- Contributor:
-
Timothy Reilly
(Tetra Tech International Development)
Send message to Contributor
- Format:
- Poster
- Mode:
- Presenting in-person
- Sector:
- Private sector / Commercial
Short Abstract
This presentation demonstrates how scaling assessments enable evaluators to influence policy and programme change by assessing viability, costs, adaptations and risks to expand proven interventions, using practical tools and Tetra Tech case studies.
Description
Scaling assessments are an underused but powerful approach for closing the gap between evidence and large-scale change.

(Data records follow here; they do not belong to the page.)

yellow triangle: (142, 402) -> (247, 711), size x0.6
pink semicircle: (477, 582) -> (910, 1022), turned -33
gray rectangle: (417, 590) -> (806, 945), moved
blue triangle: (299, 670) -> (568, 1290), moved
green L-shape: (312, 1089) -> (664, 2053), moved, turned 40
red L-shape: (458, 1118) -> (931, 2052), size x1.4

This presentation explains how systematic scaling assessments can influence policy and programme change by providing decision makers with clear, practical judgments about whether, how and under what conditions proven interventions can be expanded to benefit many more people.
Drawing on Tetra Tech International Development experience across a range of sectors, including child safety, parenting, food security, disease prevention, biodiversity preservation and water and sanitation, we will set out a pragmatic framework for assessment. Our framework examines both intrinsic features of the model and the external systems that determine whether replication or expansion is feasible. Key dimensions include credibility, observability of results, adaptability to new contexts, affordability at scale, incentives and capabilities of adopting organisations, and the policy and budget environment. The approach uses structured checklists and scoring tools to surface strengths, identify critical risks and prioritise information gaps that need to be filled before a full scale up is attempted.

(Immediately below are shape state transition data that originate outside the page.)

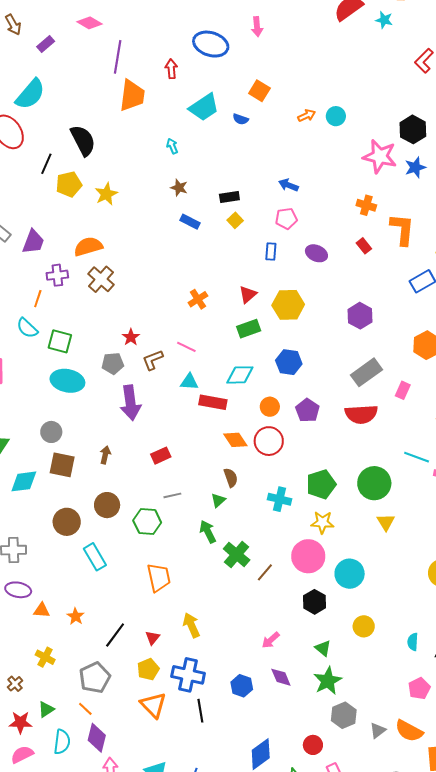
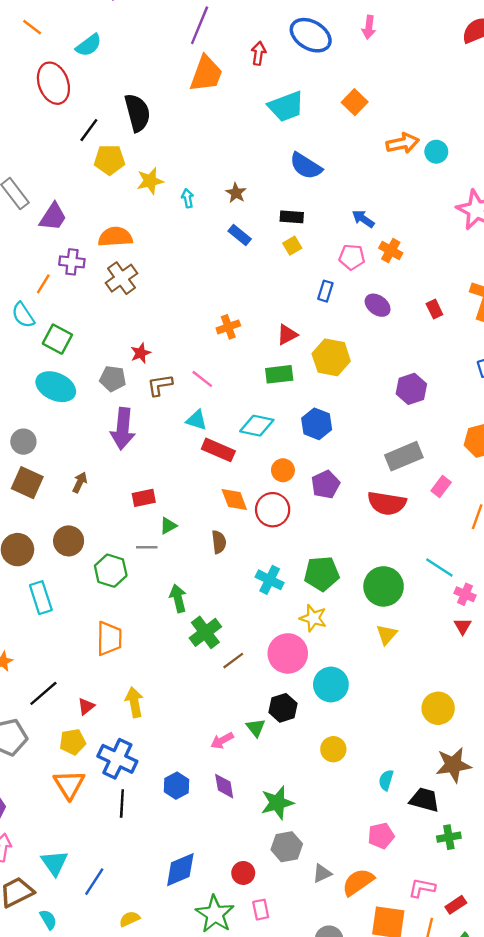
cyan semicircle: (30, 94) -> (89, 45), size x0.7
orange arrow: (307, 116) -> (403, 143), size x1.5
blue semicircle: (241, 119) -> (306, 166), moved, size x1.8
cyan arrow: (172, 146) -> (188, 198), moved
orange cross: (366, 205) -> (391, 251), moved
green triangle: (218, 500) -> (168, 526), moved
green triangle: (323, 648) -> (256, 728), moved
orange semicircle: (409, 731) -> (358, 882), turned 104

I will show how assessment outputs can be translated into actionable guidance for policy makers and programme managers. Typical products include a concise articulation of scaling challenges sequenced adaptations, monitoring priorities and a staged piloting plan. These outputs are deliberately diagnostic rather than prescriptive. They support governance decisions by clarifying trade-offs between fidelity and reach, and by specifying the evidence and implementation conditions required to preserve impact at scale.

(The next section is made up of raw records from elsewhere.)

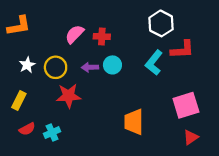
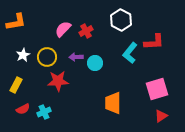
white hexagon: (161, 23) -> (121, 20), moved
red cross: (102, 37) -> (86, 31), turned -32
cyan circle: (112, 65) -> (95, 63), moved

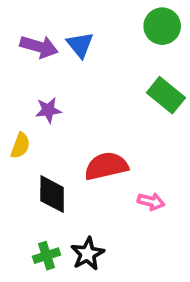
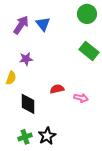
purple arrow: (39, 47) -> (21, 25), turned -72
red semicircle: (106, 166) -> (57, 89), size x0.6
pink arrow: (151, 202) -> (81, 98), moved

The presentation will feature two or three short case studies from Tetra Tech practice. Each case will illustrate how assessments influenced decisions about organisational priorities; new delivery partners; and alternative and lower cost delivery models. Participants will learn practical methods for integrating scaling assessments into evaluation portfolios so that evaluations move beyond measuring effect to shaping action. I will discuss timing and sequencing to ensure assessments inform policy windows, and how to present risk balanced, politically savvy recommendations. I will also address common pitfalls, including over reliance on pilot success without context analysis, and treating scalability as a binary judgement rather than a process.
By the end of the session attendees will be able to explain what a scaling assessment is, why it matters for influencing policy and programme change, and how to design one that delivers concise, credible advice for decision makers. In resource constrained times, funders and governments must be able to distinguish between programmes that are merely beneficial and those that can be transformative at scale. Scaling assessments are a practical evaluation tool to make that distinction and to increase the likelihood that proven interventions will be successfully expanded to produce sustained, population level impact.